Les Alévis : « Nous sommes laïcs, républicains et écologistes »

Dans le cadre de la célébration du 25e anniversaire du Centre culturel Alévis (CCA) Rhône-Alpes, dont le siège est à Limas, les Alévis, issus de l’immigration turque, se sont réunis samedi 22 février. Trois responsables parisiens étaient présents. L’objectif ? Se faire mieux connaître.

«  Nous sommes les militants d’une cause laïque, pourtant porteurs d’une croyance, d’une philosophie, d’un mode de vie et d’une culture. » Héritiers d’une pensée très ancienne qui tire sa richesse des peuples de Mésopotamie et d’Anatolie, les Alévis veulent maintenant se faire connaître et reconnaître

«  Je suis la première génération à venir m’exprimer ainsi devant vous en Français ! », a lancé avec ferveur Suleyman Akguc, responsable de la diplomatie à l’Union des Alévis de France. Il est venu spécialement de Paris présider la rencontre organisée à l’occasion du 25e anniversaire du Centre culturel Alévis (CCA) Rhône-Alpes, à Limas, le samedi 22 février. «  Nous ne sommes pas une branche modérée de l’Islam et nous n’avons pas besoin de mosquée ! L’important, pour nous ? Entrer en communion avec ceux et ce qui nous entourent : nos concitoyens et la nature  »

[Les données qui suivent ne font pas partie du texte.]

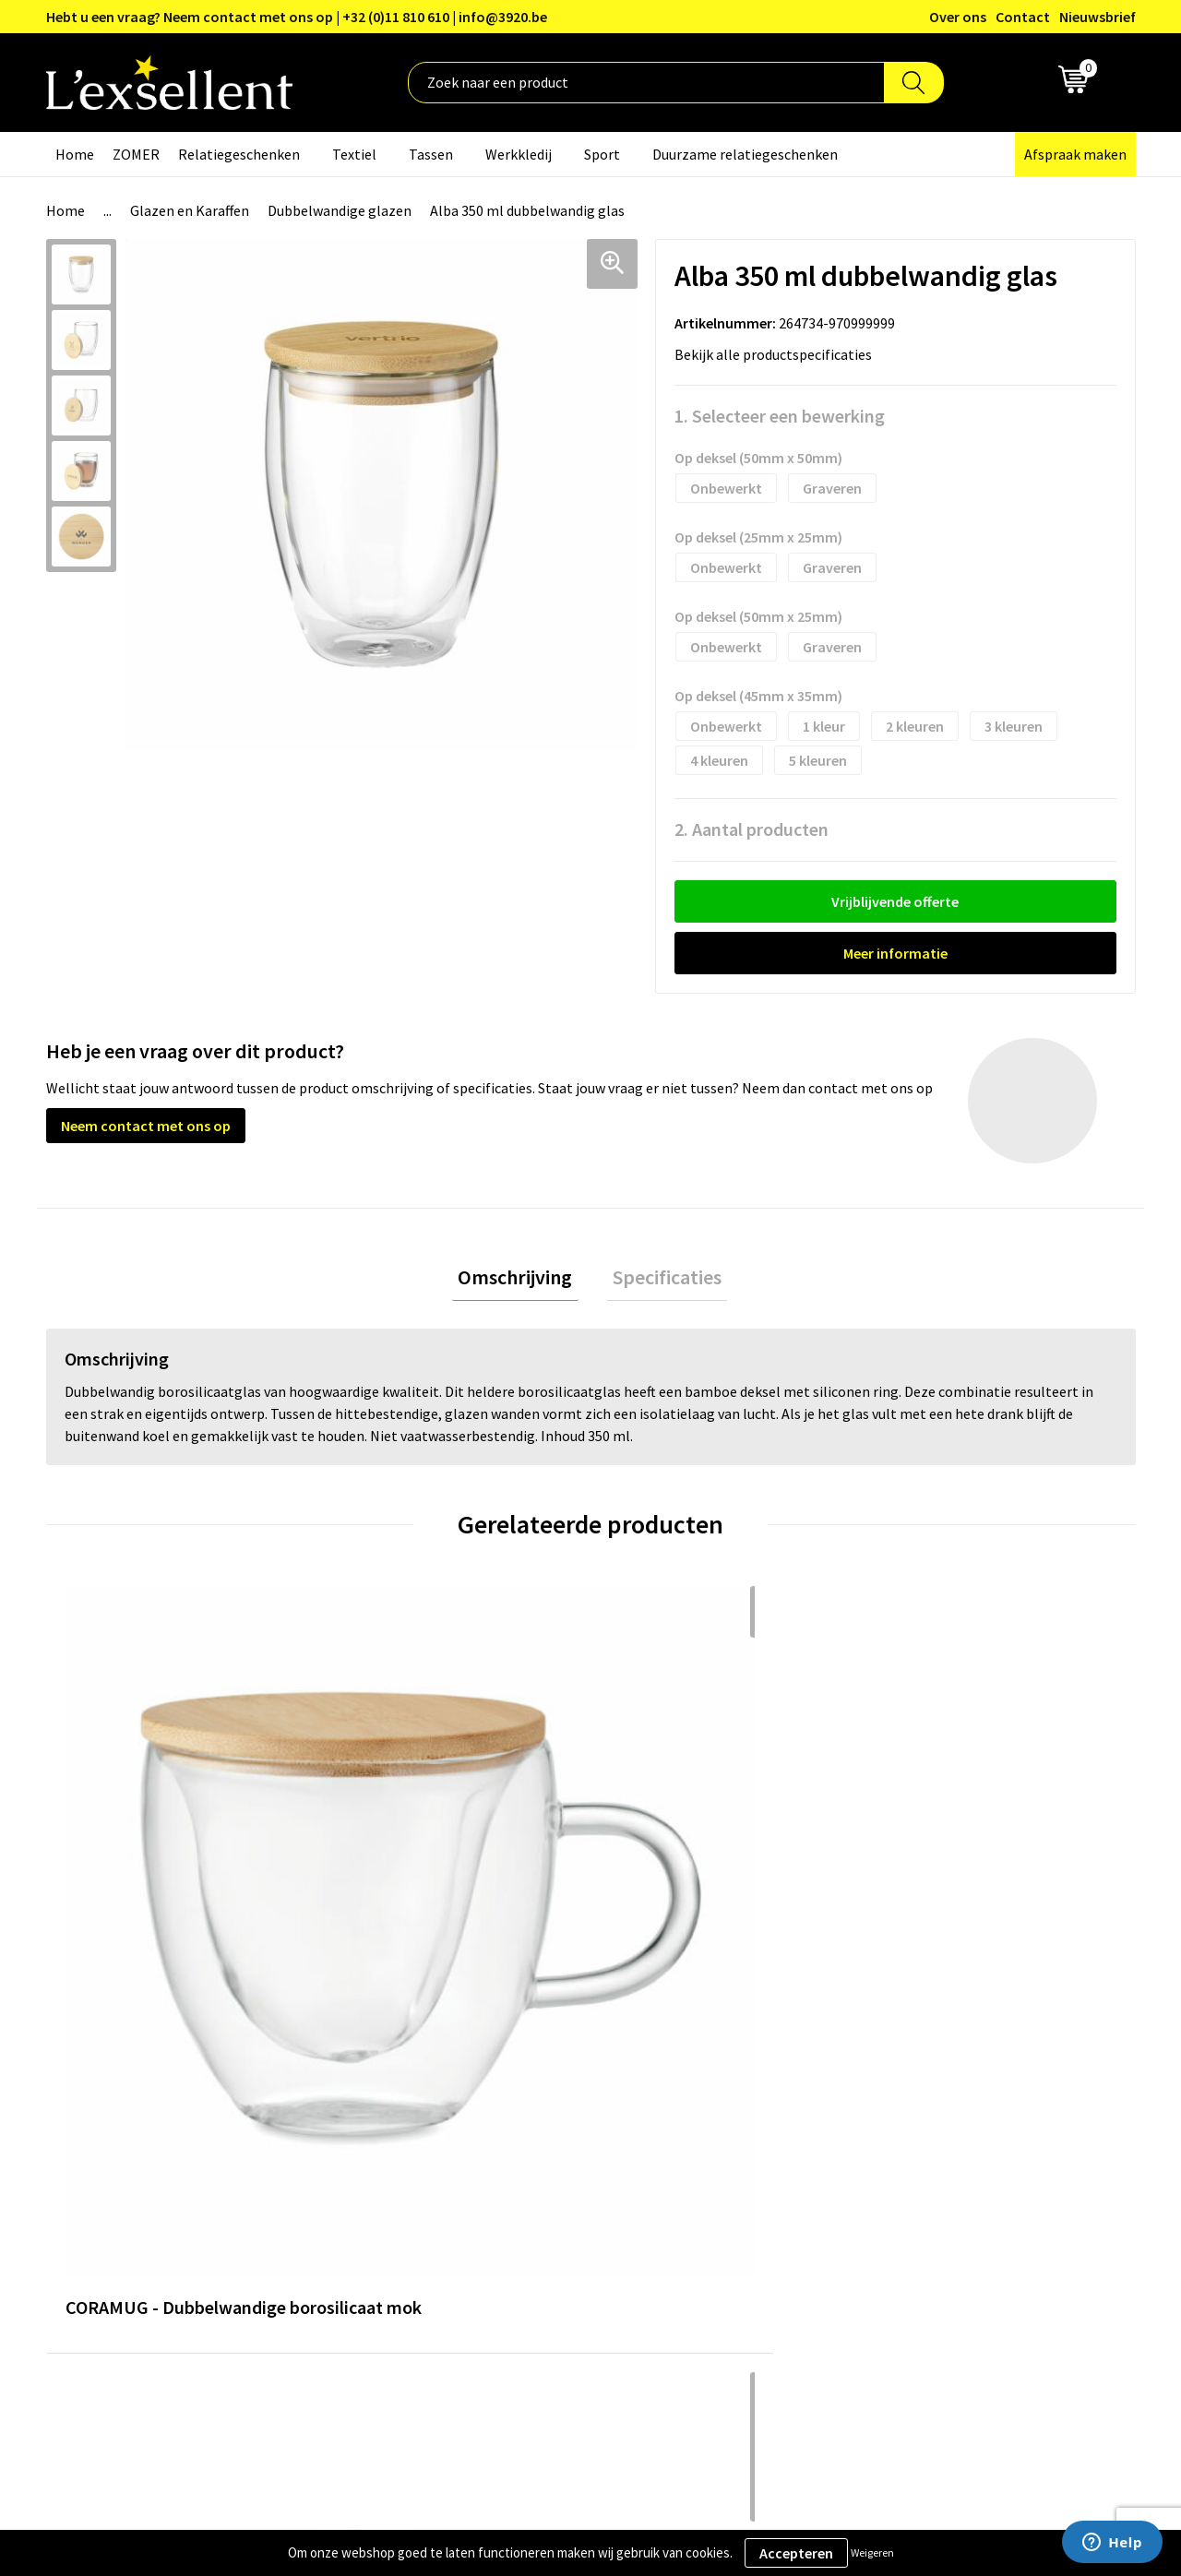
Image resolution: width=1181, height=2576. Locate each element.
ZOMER (136, 154)
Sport (602, 154)
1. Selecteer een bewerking (779, 415)
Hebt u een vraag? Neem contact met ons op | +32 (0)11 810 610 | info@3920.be (296, 16)
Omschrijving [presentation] (521, 1280)
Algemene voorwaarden (951, 2091)
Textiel (354, 154)
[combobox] (646, 82)
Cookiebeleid (918, 2148)
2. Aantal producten (751, 829)
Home (74, 154)
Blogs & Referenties (538, 2120)
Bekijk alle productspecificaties (778, 354)
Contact (1023, 16)
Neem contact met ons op (146, 1125)
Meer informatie (895, 953)
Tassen (431, 154)
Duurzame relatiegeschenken (745, 154)
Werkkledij (518, 154)
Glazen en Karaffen (189, 210)
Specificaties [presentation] (660, 1280)
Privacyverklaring (931, 2120)
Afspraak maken (1075, 154)
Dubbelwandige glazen (340, 210)
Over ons (957, 16)
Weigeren (872, 2552)
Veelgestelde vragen (539, 2175)
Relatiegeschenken (239, 154)
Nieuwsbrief (1097, 16)
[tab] (521, 1280)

Des participations citoyennes

Les militants présents ne cachent pas leur orientation politique : «  Nous sommes aux côtés des forces de gauche  » Cette génération de Turcs arrivée autour des années 1980 veut maintenant participer à la vie publique pour transmettre ses valeurs et faire tomber les clivages.

C’est aussi le message qu’a voulu faire passer Stéphan Sankaynagi, président du CCA Rhône-Alpes : «  Je suis enfant d’immigrés, né en 1975, avec une culture alévie, dans la culture française. Ça fait un joli mélange ! » Après avoir rappelé les massacres dont ont été victimes les Alévis en Turquie parce qu’ils ne respectaient pas tous les dogmes de l’Islam, le président a resitué les actions locales : « Après l’inauguration du local ici, à Limas, en 2014, nous avons participé à de nombreuses manifestations culturelles ou sociales, dont, entre autres, la fête de la Fraternité. Nous sommes nombreux dans l’Agglomération et dans le Beaujolais  »

En guise de conclusion, il a chanté en s’accompagnant au Saz. Une façon de remplacer le Coran par de la musique, dans une tradition orale qui se bat, aujourd’hui, contre l’extrémisme.

EN CHIFFRES

1998 : Création de la FUAF
300 000 : nombre d’Alevis en France
100 : nombre d’adhérents actifs au Centre culturel Alevis Rhône-Alpes.

Oya Yerlikaya, vice-présidente de l’Union des femmes Alévis de France, créée en 2017, a présenté le rôle éminent des femmes dans ce courant de pensée qui prône une égalité non reconnue par l’Islam traditionnel : « En Turquie, 80 % des femmes qui sont engagées sont des Alévis. Et en France, les Alévis s’engagent politiquement. Elles participent aussi de plus en plus à la vie associative pour défendre le droit des femmes et les inciter à faire leur devoir civique ». Un discours résolument engagé, prononcé par une femme qui n’hésite pas à dire qu’il faut « briser la domination masculine ». Et quand le président Akguc reprend la parole, c’est pour rappeler que la FUAF (Fédération union des Alévis de France) se mobilise lors de « la journée contre les violences faites aux femmes » et le 8 mars, journée de la femme. Cette insistance, on le sent bien, est pédagogique. Les Alevis ont un message à faire passer, partagés qu’ils sont entre leur appartenance à une culture parfois stigmatisée et leur désir de se faire connaître comme association « laïque et républicaine ».

Les Alévis veulent combattre l’intégrisme

Très présents par le biais de l’immigration, les Alévis sont peu connus chez nous. Alors pourquoi cette volonté de s’affirmer ? « Nous voyons des jeunes, autour de nous, se radicaliser : c’est insupportable ! », s’est exclamé Suleyman Akguc, responsable de la diplomatie à l’Union des Alévis de France. Il a présenté, lors du 25e anniversaire du Centre Culturel Alévi Rhône-Alpes, le 22 février, le combat contre l’intégrisme comme une priorité. Autres défis à relever pour les Alévis : imposer l’égalité entre les hommes et les femmes et pratiquer l’écocitoyenneté.